Think of a copper roof, glistening in the sun, all shiny and new. Now, add several decades’ wear and consider how immensely more intriguing its patina, burnished green and gray, reflecting the warmth and experience of maturity. Such is the autumnal splendor of Carol Sloane’s voice.
Indeed, though this consummate tribute honors Duke Ellington (and, of course, by association, Billy Strayhorn), it is a Vernon Duke sentiment that leaps immediately to mind. For, what is there to say that hasn’t already been said about Sloane’s vocal charisma? Indeed, nothing, except that her ability to shape 11 duskily majestic tracks supported by just piano (courtesy of Brad Hatfield) plus touches of woodwind and brass (with Ken Peplowski alternating on clarinet and sax) simply heightens their magnificence.

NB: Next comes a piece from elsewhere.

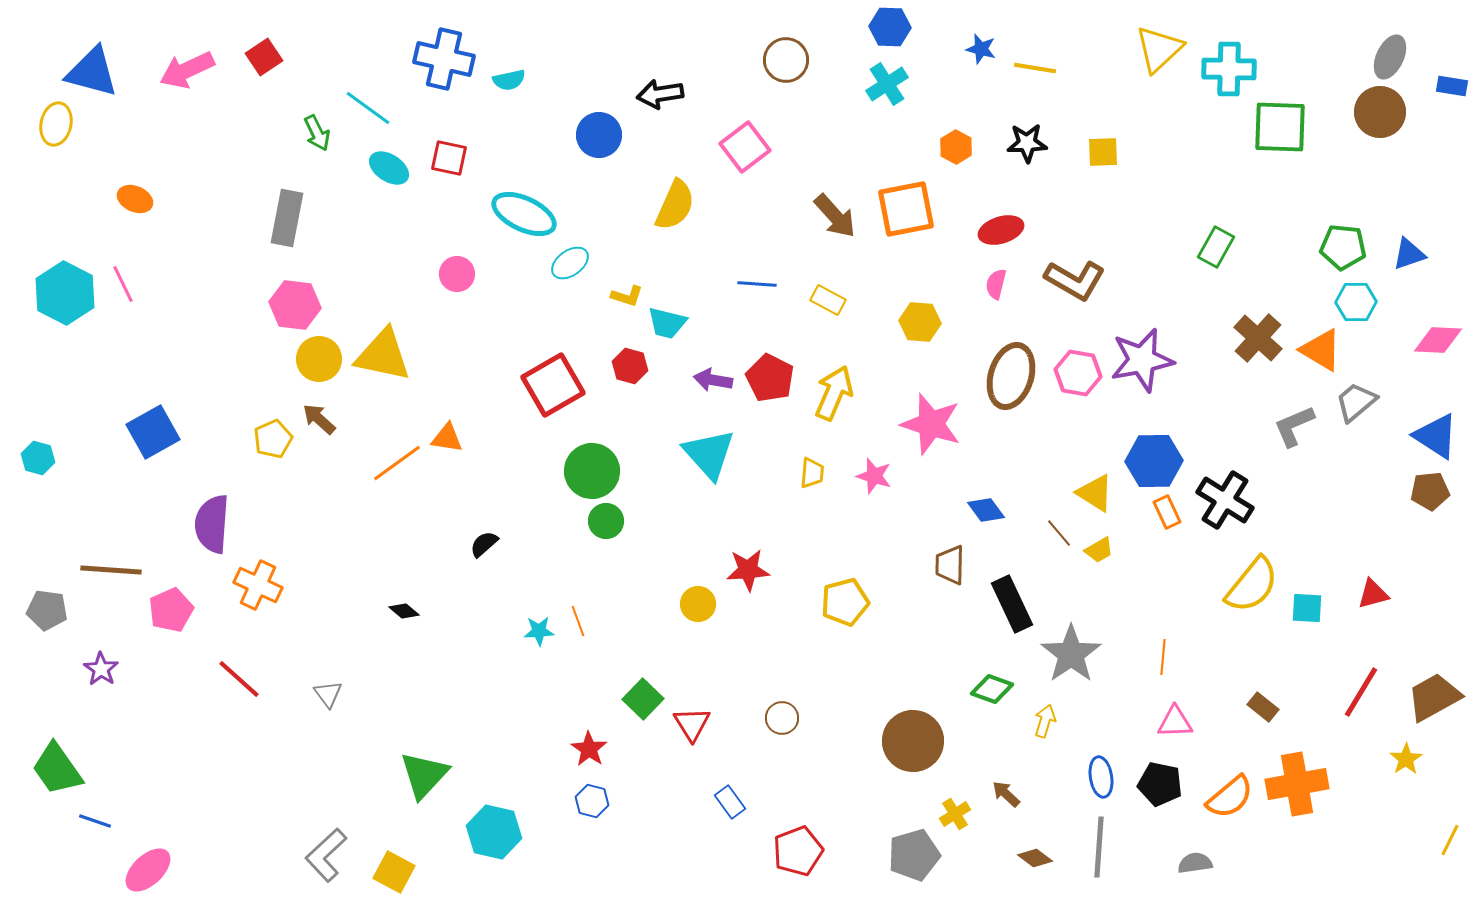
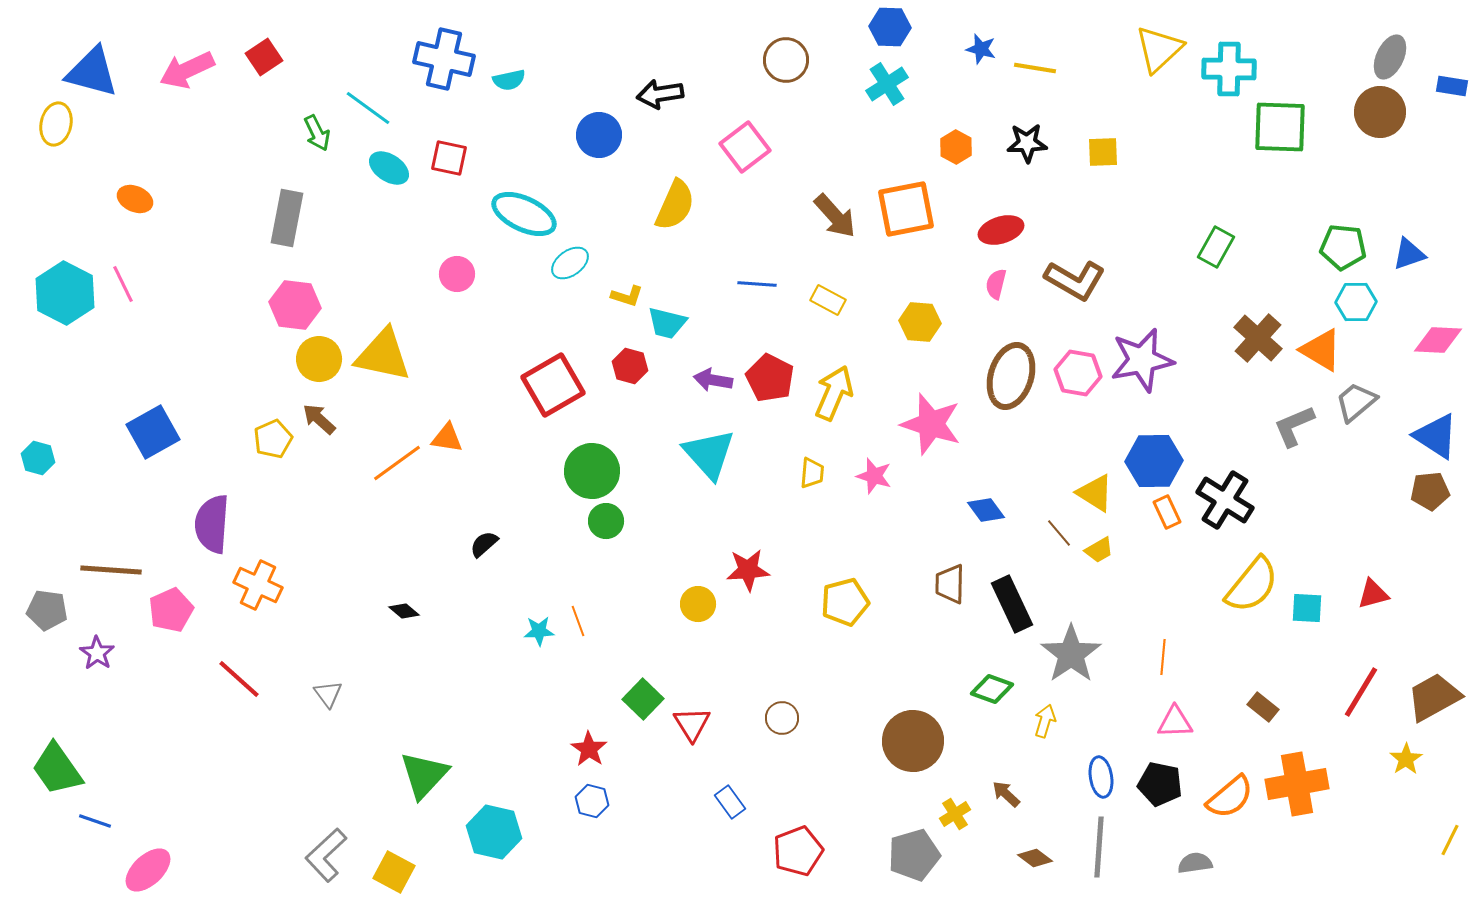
brown trapezoid at (950, 565): moved 19 px down
purple star at (101, 669): moved 4 px left, 16 px up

On the subject of her sidemen, there’s a 12th instrumental track, with Peplowski and Hatfield stretching out on a leisurely meander through “Serenade to Sweden,” reminding us that, as musical sojourns go, it rivals the contended coziness of “(Back Home Again In) Indiana.” And, on the album-closing “Just Squeeze Me,” Peplowski also proves Sloane’s able vocal partner, the two of them blending so marvelously that it’s fair to herald them jazz singing’s equivalent of Ginger and Fred (or, given Peplowski’s penchant for winningly goofy asides, perhaps more accurately, Dean and Jerry).